> Exercise brief:
The entries are to be reproduced verbatim, and their pictures left out.

Stored items from a collection
^^^^
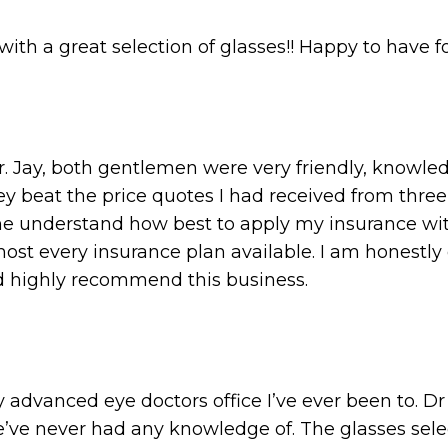
th a great selection of glasses!! Happy to have f
r. Jay, both gentlemen were very friendly, knowl
ey beat the price quotes I had received from three
 understand how best to apply my insurance with
most every insurance plan available. I am honestly
and highly recommend this business.
 advanced eye doctors office I’ve ever been to. Dr
e’ve never had any knowledge of. The glasses se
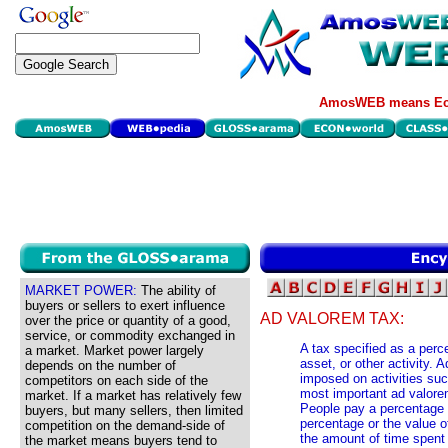
AmosWEB means Eco
MARKET POWER:
The ability of
buyers or sellers to exert influence
AD VALOREM TAX:
over the price or quantity of a good,
service, or commodity exchanged in
A tax specified as a perce
a market. Market power largely
asset, or other activity.
depends on the number of
imposed on activities suc
competitors on each side of the
most important ad valore
market. If a market has relatively few
People pay a percentage 
buyers, but many sellers, then limited
percentage or the value o
competition on the demand-side of
the amount of time spent 
the market means buyers tend to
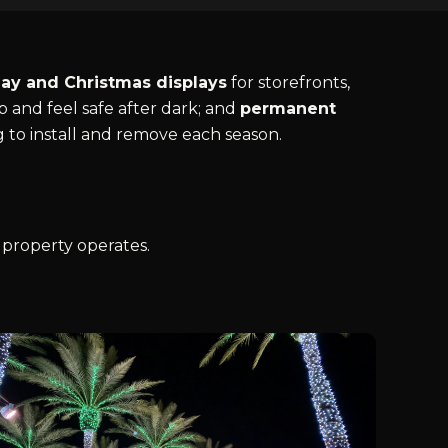
day and Christmas displays
for storefronts,
 and feel safe after dark; and
permanent
g to install and remove each season.
 property operates.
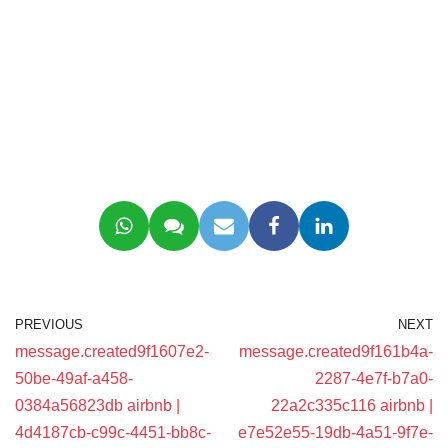
PREVIOUS
NEXT
message.created9f1607e2-
message.created9f161b4a-
50be-49af-a458-
2287-4e7f-b7a0-
0384a56823db airbnb |
22a2c335c116 airbnb |
4d4187cb-c99c-4451-bb8c-
e7e52e55-19db-4a51-9f7e-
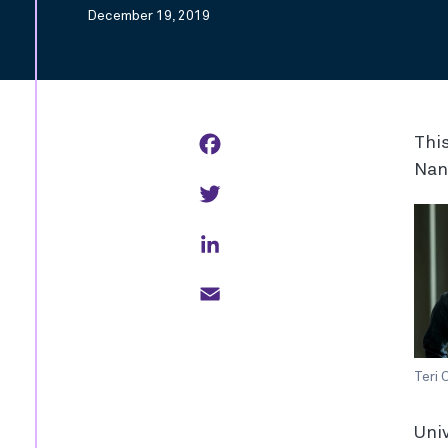
December 19, 2019
Facebook
This
Nan
Twitter
LinkedIn
Email
Teri
Univ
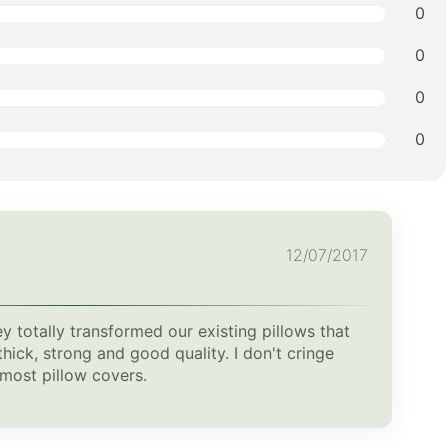
0
0
0
0
12/07/2017
ey totally transformed our existing pillows that
hick, strong and good quality. I don't cringe
e most pillow covers.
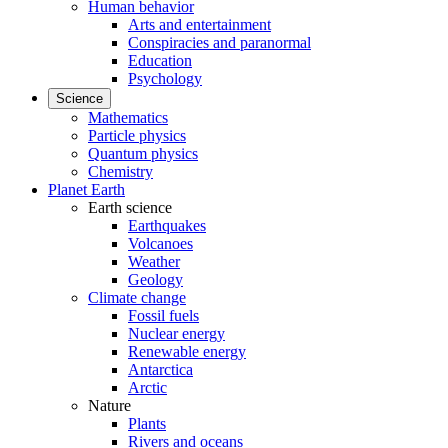
Human behavior
Arts and entertainment
Conspiracies and paranormal
Education
Psychology
Science
Mathematics
Particle physics
Quantum physics
Chemistry
Planet Earth
Earth science
Earthquakes
Volcanoes
Weather
Geology
Climate change
Fossil fuels
Nuclear energy
Renewable energy
Antarctica
Arctic
Nature
Plants
Rivers and oceans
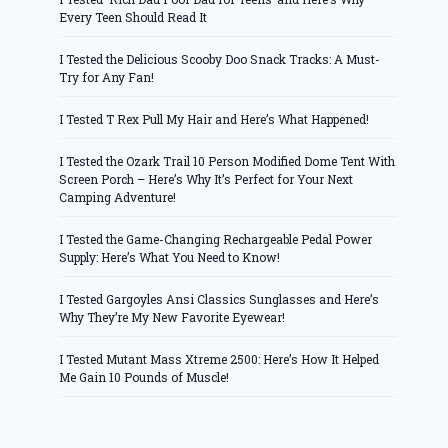
Every Teen Should Read It
I Tested the Delicious Scooby Doo Snack Tracks: A Must-
Try for Any Fan!
I Tested T Rex Pull My Hair and Here’s What Happened!
I Tested the Ozark Trail 10 Person Modified Dome Tent With
Screen Porch – Here’s Why It’s Perfect for Your Next
Camping Adventure!
I Tested the Game-Changing Rechargeable Pedal Power
Supply: Here’s What You Need to Know!
I Tested Gargoyles Ansi Classics Sunglasses and Here’s
Why They’re My New Favorite Eyewear!
I Tested Mutant Mass Xtreme 2500: Here’s How It Helped
Me Gain 10 Pounds of Muscle!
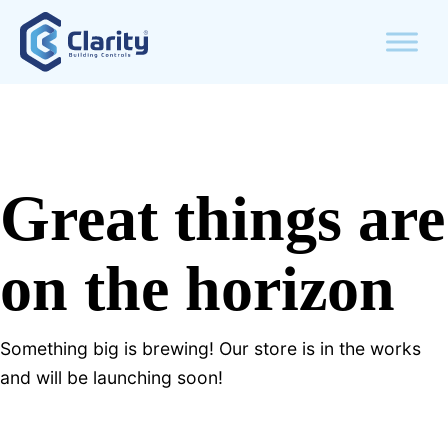
Great things are
on the horizon
Something big is brewing! Our store is in the works
and will be launching soon!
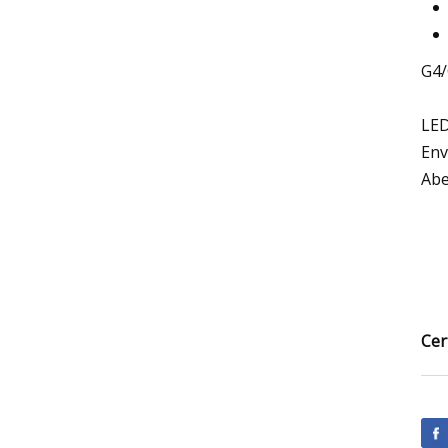
G4/
LED
Env
Abet
Cer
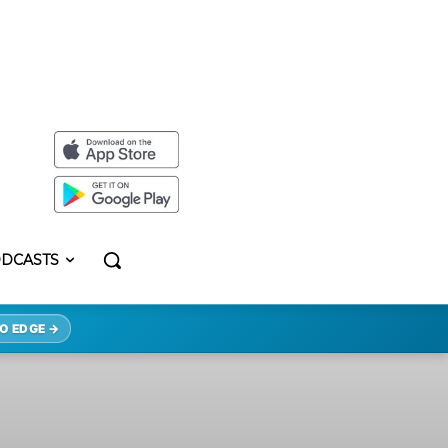
DCASTS
O EDGE →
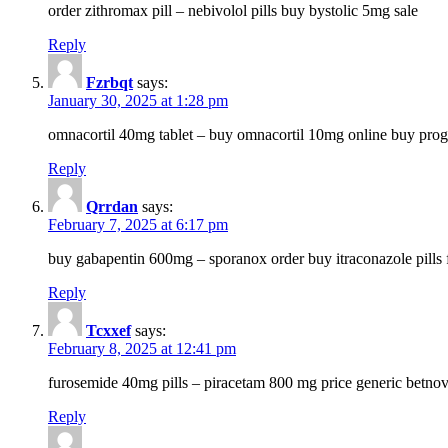
order zithromax pill – nebivolol pills buy bystolic 5mg sale
Reply
Fzrbqt
says:
January 30, 2025 at 1:28 pm
omnacortil 40mg tablet – buy omnacortil 10mg online buy prog
Reply
Qrrdan
says:
February 7, 2025 at 6:17 pm
buy gabapentin 600mg – sporanox order buy itraconazole pills f
Reply
Tcxxef
says:
February 8, 2025 at 12:41 pm
furosemide 40mg pills – piracetam 800 mg price generic betno
Reply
^^^^
> Written reply:
th a great selection of glasses!! Happy to have f
r. Jay, both gentlemen were very friendly, knowl
ey beat the price quotes I had received from three
 understand how best to apply my insurance with
most every insurance plan available. I am honestly
and highly recommend this business.
 advanced eye doctors office I’ve ever been to. Dr
e’ve never had any knowledge of. The glasses se
AmosWEB means Eco
MARKET POWER:
The ability of
buyers or sellers to exert influence
AD VALOREM TAX:
over the price or quantity of a good,
service, or commodity exchanged in
A tax specified as a perce
a market. Market power largely
asset, or other activity.
depends on the number of
imposed on activities suc
competitors on each side of the
most important ad valore
market. If a market has relatively few
People pay a percentage 
buyers, but many sellers, then limited
percentage or the value o
competition on the demand-side of
the amount of time spent 
the market means buyers tend to
day and Christmas displays
for storefronts,
 and feel safe after dark; and
permanent
g to install and remove each season.
 property operates.
PREVIOUS
NEXT
message.created9f1607e2-
message.created9f161b4a-
50be-49af-a458-
2287-4e7f-b7a0-
0384a56823db airbnb |
22a2c335c116 airbnb |
4d4187cb-c99c-4451-bb8c-
e7e52e55-19db-4a51-9f7e-
December 19, 2019
Facebook
This
Nan
Twitter
LinkedIn
Email
Teri
Univ
0
0
0
0
12/07/2017
ey totally transformed our existing pillows that
hick, strong and good quality. I don't cringe
e most pillow covers.
Human behavior
Arts and entertainment
Conspiracies and paranormal
Education
Psychology
Science
Mathematics
Particle physics
Quantum physics
Chemistry
Planet Earth
Earth science
Earthquakes
Volcanoes
Weather
Geology
Climate change
Fossil fuels
Nuclear energy
Renewable energy
Antarctica
Arctic
Nature
Plants
Rivers and oceans
Every Teen Should Read It
I Tested the Delicious Scooby Doo Snack Tracks: A Must-
Try for Any Fan!
I Tested T Rex Pull My Hair and Here’s What Happened!
I Tested the Ozark Trail 10 Person Modified Dome Tent With
Screen Porch – Here’s Why It’s Perfect for Your Next
Camping Adventure!
I Tested the Game-Changing Rechargeable Pedal Power
Supply: Here’s What You Need to Know!
I Tested Gargoyles Ansi Classics Sunglasses and Here’s
Why They’re My New Favorite Eyewear!
I Tested Mutant Mass Xtreme 2500: Here’s How It Helped
Me Gain 10 Pounds of Muscle!
Great things are
on the horizon
Something big is brewing! Our store is in the works
and will be launching soon!
G4/
LED
Env
Abet
Cer
DCASTS
O EDGE →
order zithromax pill – nebivolol pills buy bystolic 5mg sale
Reply
Fzrbqt
says:
January 30, 2025 at 1:28 pm
omnacortil 40mg tablet – buy omnacortil 10mg online buy prog
Reply
Qrrdan
says:
February 7, 2025 at 6:17 pm
buy gabapentin 600mg – sporanox order buy itraconazole pills f
Reply
Tcxxef
says:
February 8, 2025 at 12:41 pm
furosemide 40mg pills – piracetam 800 mg price generic betno
Reply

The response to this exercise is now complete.